Published on Wednesday, 19 October 2016
It wasn’t long ago that Apple was lauded for its finesse in managing its supply chain. Getting its bazillions of iPhones from China to the US and everywhere else required some groundbreaking advances and a lot of tight controls. Those lessons have gone mainstream as the world took notice and of the company’s strategies and success. And partly because of that expansion, the supply chain now extends to areas as unexpected as social media.
Some of these areas make perfect sense in light of new technologies. An article in Forbes Business lists several areas. Here are the ones that I think are already making a difference.
3D printing is interesting in itself. The idea of creating a physical object by simply plugging in a computer to a printer
lets children print their own dolls and other toys for an investment of $300. And a slightly higher investment lets people print their own designs of pretty much anything they like. But as these printers become less expensive and more capable they will act more like a StarTrek tranporter by allowing one person to scan an object and have a duplicate printed at a friend’s house. There will be items that can be ‘purchased’ online and printed locally, completely avoiding shipping.
Today, printing a product still takes hours, so until 3D printers become much faster Amazon and others are upping their delivery game to deliver in much shorter timeframes. Their Amazon Prime Hubs are set up to deliver within 60 minutes and their Drone delivery project is slated to deliver within 15 minutes.
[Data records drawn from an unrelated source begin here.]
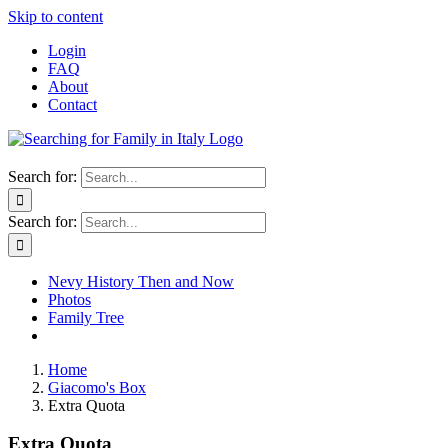
Skip to content
Login
FAQ
About
Contact
Search for:
Search for:
Nevy History Then and Now
Photos
Family Tree
Home
Giacomo's Box
Extra Quota
Extra Quota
These changes to the supply chain bring together all the technologies we have so carefully honed over the years and supercharges them with technologies we didn’t envision just a few years ago.
The same kind of high speed customization is being applied to apparel. 3D printed shoes, bathing suits, and dresses are being created but are still just interesting experiments. The ability to deliver finished goods directly to retailers from designers’ studios will be a reality when the technology is able to rival standard fabrics. Add to that the ability to delivery clothing that incorporate designer skills with perfect fit based on 3D scanning performed in the dressing room and the problems associated with shipping delays and overstocks change dramatically.
The IoT (Internet of Things) is projected to become a population of 30 to 40 billion ‘things’ by the year 2020 and add intelligence to everything from consumer goods to industrial equipment. The data sent by these things already constitute a supply chain in themselves. But as the data being sent is incorporated into enterprise ERP systems that trigger orders for supplies, replacement parts, maintenance, and upgrades, the supply chain is beginning to supply itself.
If your supply chain dreams are limited to increasing the visibility of your orders between your suppliers and their final destinations it’s time to step back and get a better understanding of the forces shaping the global supply chain that’s emerging all around you.